Use this decision tree to select the most appropriate anomaly calculation method for your research:

.. code-block:: text

   ┌─────────────────────────────────────────────────────────────────────┐
   │ Anomaly Method Selection Decision Tree                              │
   ├─────────────────────────────────────────────────────────────────────┤
   │                                                                     │
   │ Need full time series? ──No──> SHIFTING BASELINE                    │
   │         │                       (most accurate, shortens data by    │
   │        Yes                       window_year_baseline years)        │
   │         │                                                           │
   │         ├─> Remove trends? ──No──> FIXED BASELINE                   │
   │         │         │                 (keeps trends in anomaly)       │
   │         │        Yes                                                │
   │         │         │                                                 │
   │         │         └──> Need efficiency? ──Yes──> DETREND HARMONIC   │
   │         │                      │                  (fast, biased)    │
   │         │                     No                                    │
   │         │                      │                                    │
   │         │                      └──> DETREND FIXED BASELINE          │
   │         │                           (accurate detrending)           │
   └─────────────────────────────────────────────────────────────────────┘


Anomaly Methods
---------------

**Harmonic Detrending** (``detrend_harmonic``):

* Detrends with an OLS 6+ coefficient model (mean, annual & semi-annual harmonics, and arbitrary polynomial trends)
* **Best for**: Datasets with linear trends, operational monitoring
* **Pros**: Fast & memory efficient
* **Cons**: Does not capture phenological shifts and non-harmonic seasonal variability.
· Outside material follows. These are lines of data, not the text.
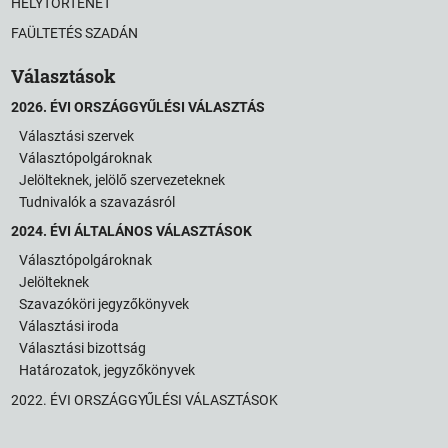
HELYTÖRTÉNET
FAÜLTETÉS SZADÁN
Választások
2026. ÉVI ORSZÁGGYŰLÉSI VÁLASZTÁS
Választási szervek
Választópolgároknak
Jelölteknek, jelölő szervezeteknek
Tudnivalók a szavazásról
2024. ÉVI ÁLTALÁNOS VÁLASZTÁSOK
Választópolgároknak
Jelölteknek
Szavazóköri jegyzőkönyvek
Választási iroda
Választási bizottság
Határozatok, jegyzőkönyvek
2022. ÉVI ORSZÁGGYŰLÉSI VÁLASZTÁSOK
Strongly biases certain statistics.
* **Use when**: Real-time processing

**Fixed Baseline** (``fixed_baseline``):

* Removes the daily climatology (calculated in a ``reference_period``) -- does not remove climate trends
* **Best for**: Simple anomaly calculation without detrending
* **Pros**: Straightforward interpretation, preserves long-term trends
* **Cons**: Does not account for climate change trends, seasonal timing shifts
* **Use when**: Baseline comparison studies, trend-inclusive analysis, public outreach

**Detrend Fixed Baseline** (``detrend_fixed_baseline``):

* Polynomial detrending followed by fixed daily climatology -- keeps full time-series of data, but does not account for trends in the timing of seasonal transitions
* Also supports calculating the climatology only within a ``reference_period`` (detrending still uses all data)
* **Best for**: Studies requiring detrending but maintaining full temporal data coverage
* **Pros**: Removes long-term trends while preserving seasonal cycles, maintains full time series
* **Cons**: Does not account for changes in seasonal timing or seasonality
* **Use when**: Climate variability studies with trend removal

**Shifting Baseline** (``shifting_baseline``):

* Removes seasonal & long-term trends using a smoothed rolling climatology
* **Best for**: Climate change studies, non-stationary data
* **Pros**: Captures non-linear trends, adapts to changing climate, and seasonal timing variability
* **Cons**: Computationally expensive, shortens effective time series
* **Use when**: Long-term climate studies, accurate & robust analysis

Extreme Identification Methods
------------------------------

**Global Extreme** (``global_extreme``):

* Applies a global-in-time (i.e. constant in time) threshold
   N.B.: This method is a hack designed for ``ocetrac``, which when paired with ``std_normalise=True`` can approximate ``hobday_extreme`` in very specific cases and with a number of caveats. (However, normalising by local STD is again memory-intensive, at which point there is little gained by this approximate method.)
* **Best for**: Simple threshold, constant across seasons
* **Pros**: Simple interpretation, fast computation (without ``std_normalise``)
* **Cons**: Seasonal bias, may miss winter extremes, variability distribution is skewed
* **Use when**: Initial analysis, 0th order comparisons

**Hobday Method** (``hobday_extreme``):

* Defines a local day-of-year specific threshold within a rolling window (equivalent to the Hobday et al. (2016) definition for simple time-series)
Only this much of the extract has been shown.